Por isso, a empresa deve colocar em prática a responsabilidade social de sua marca e, junto a isso, agregar valor ao produto que é comercializado. Segundo o publicitário Arimatéia Quinto, dessa forma, a empresa mostra preocupação com a sociedade e também assume a responsabilidade em fazer a diferença.

“Isso mostra que a empresa não deixa apenas para o governo tomar essa responsabilidade, ela também quer fazer algo. E claro que isso reflete na maneira como o consumidor enxerga a empresa. Uma marca que tem essa sensibilidade em perceber as necessidades que estão à sua volta e não fica apenas no discurso, mas faz algo de fato, demonstra para o consumidor que ela não é uma empresa comum”, disse.

O publicitário comenta ainda que muitas instituições, especialmente as que desenvolvem trabalhos voluntários, têm pouco conhecimento sobre como registrar sua marca e terminam por não fazer este procedimento. Ele cita o caso da Associação Piauiense de Proteção e Amor aos Animais (Apipa), que vinha tentando há alguns anos registrar a marca, mas não obteve sucesso.

Arimatéia Quinto

“Nós percebíamos que eles estavam tentando registrar a marca, mas não acompanhavam o processo e ele acaba sendo arquivado. Vimos aquilo e decidimos ajudar, porque entendemos a necessidade e sabíamos que isso seria algo importante, principalmente para eles. Hoje, a marca tem registro no INPI e é reconhecida como organização que cuida de animais”, destaca Arimatéia Quinto.

Por isso, é importante que as marcas busquem empresas especializadas para realizar este tipo de procedimento, de forma a evitar prejuízos e agilizar o processo. Arimatéia Quinto frisa que o conhecimento é essencial, sobretudo para quem não domina a plataforma.

“Ter uma empresa que oriente e direcione faz toda a diferença. Quando não tem conhecimento ou não sabe usar essas informações, isso pode gerar erros que causarão prejuízos futuros. Registrar uma marca com um profissional da área é muito mais seguro e ágil”, argumenta o publicitário.

O registro da logo (design) e do nome ‘Apipa’ ocorreu em fevereiro deste ano. Iara Tamyres, vice-presidente da organização, conta que a necessidade surgiu como uma maneira de se resguardar juridicamente de possíveis atitudes que venham a prejudicar a Instituição Não-governamental (ONG), como já ocorreu algumas vezes. 

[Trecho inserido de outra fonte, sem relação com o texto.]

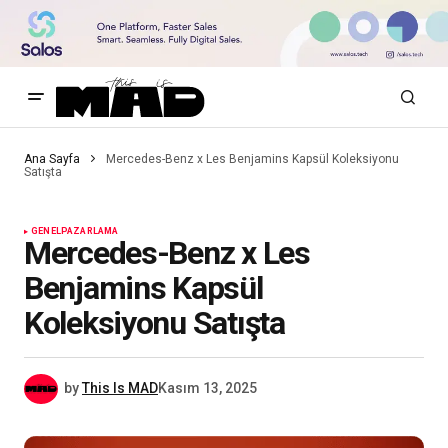
Ana Sayfa
Mercedes-Benz x Les Benjamins Kapsül Koleksiyonu
Satışta
GENEL
PAZARLAMA
Mercedes-Benz x Les
Benjamins Kapsül
Koleksiyonu Satışta
by
This Is MAD
Kasım 13, 2025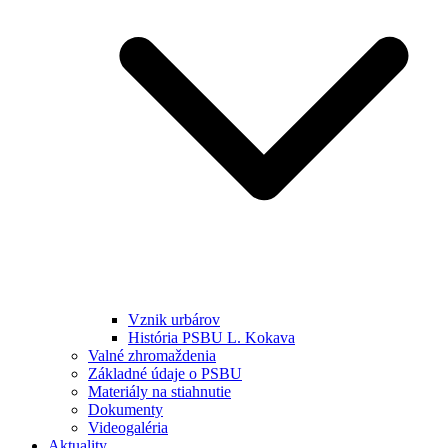
Vznik urbárov
História PSBU L. Kokava
Valné zhromaždenia
Základné údaje o PSBU
Materiály na stiahnutie
Dokumenty
Videogaléria
Aktuality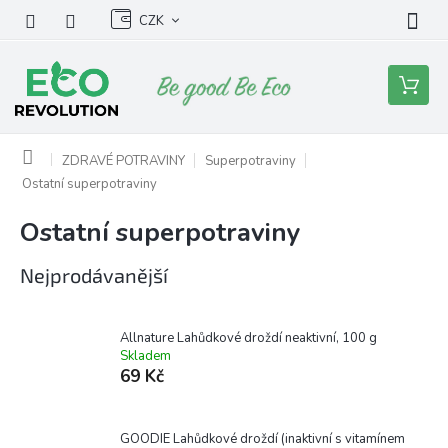
Přejít
CZK
na
obsah
Nákupní
košík
Domů
ZDRAVÉ POTRAVINY
Superpotraviny
Ostatní superpotraviny
Ostatní superpotraviny
Nejprodávanější
Allnature Lahůdkové droždí neaktivní, 100 g
Skladem
69 Kč
GOODIE Lahůdkové droždí (inaktivní s vitamínem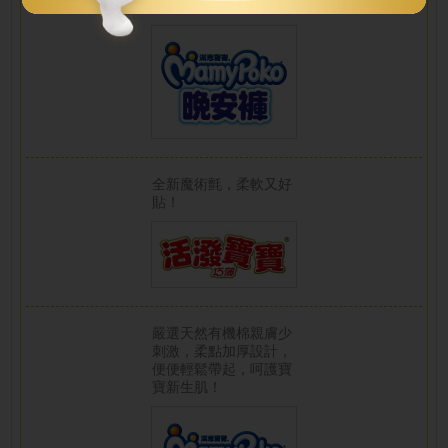
好好眠
全新魔術氈，柔軟又好
貼！
嚴選天然有機棉親膚少
刺激，柔點加厚設計，
便便輕鬆帶起，呵護寶
寶新生肌！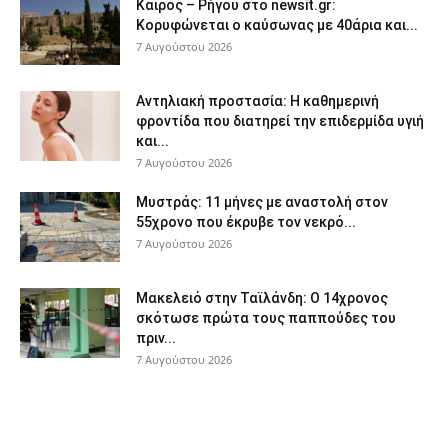
Καιρός – Ρήγου στο newsit.gr:
Κορυφώνεται ο καύσωνας με 40άρια και...
7 Αυγούστου 2026
Αντηλιακή προστασία: Η καθημερινή
φροντίδα που διατηρεί την επιδερμίδα υγιή
και...
7 Αυγούστου 2026
Μυστράς: 11 μήνες με αναστολή στον
55χρονο που έκρυβε τον νεκρό...
7 Αυγούστου 2026
Μακελειό στην Ταϊλάνδη: Ο 14χρονος
σκότωσε πρώτα τους παππούδες του
πριν...
7 Αυγούστου 2026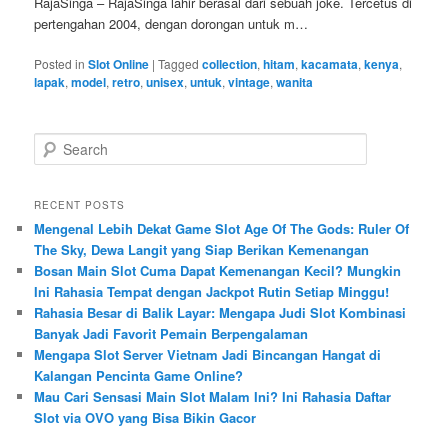
RajaSinga – RajaSinga lahir berasal dari sebuah joke. Tercetus di
pertengahan 2004, dengan dorongan untuk m…
Posted in
Slot Online
|
Tagged
collection
,
hitam
,
kacamata
,
kenya
,
lapak
,
model
,
retro
,
unisex
,
untuk
,
vintage
,
wanita
S
e
a
r
RECENT POSTS
c
Mengenal Lebih Dekat Game Slot Age Of The Gods: Ruler Of
h
The Sky, Dewa Langit yang Siap Berikan Kemenangan
Bosan Main Slot Cuma Dapat Kemenangan Kecil? Mungkin
Ini Rahasia Tempat dengan Jackpot Rutin Setiap Minggu!
Rahasia Besar di Balik Layar: Mengapa Judi Slot Kombinasi
Banyak Jadi Favorit Pemain Berpengalaman
Mengapa Slot Server Vietnam Jadi Bincangan Hangat di
Kalangan Pencinta Game Online?
Mau Cari Sensasi Main Slot Malam Ini? Ini Rahasia Daftar
Slot via OVO yang Bisa Bikin Gacor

“Nosso registro de marca foi em parceria com a Companhia das Marcas, tanto a logo como o nome ‘Apipa’, que nos deu essa assessoria de forma voluntária. Nós da Apipa fizemos isso porque temos muita visibilidade, até internacional, e já aconteceu casos de pessoas usarem a marca para se promover ou para algum fim lucrativo e nós não tivemos conhecimento. Então, para nos resguardarmos juridicamente de algo assim, resolvemos registrar”, enfatiza.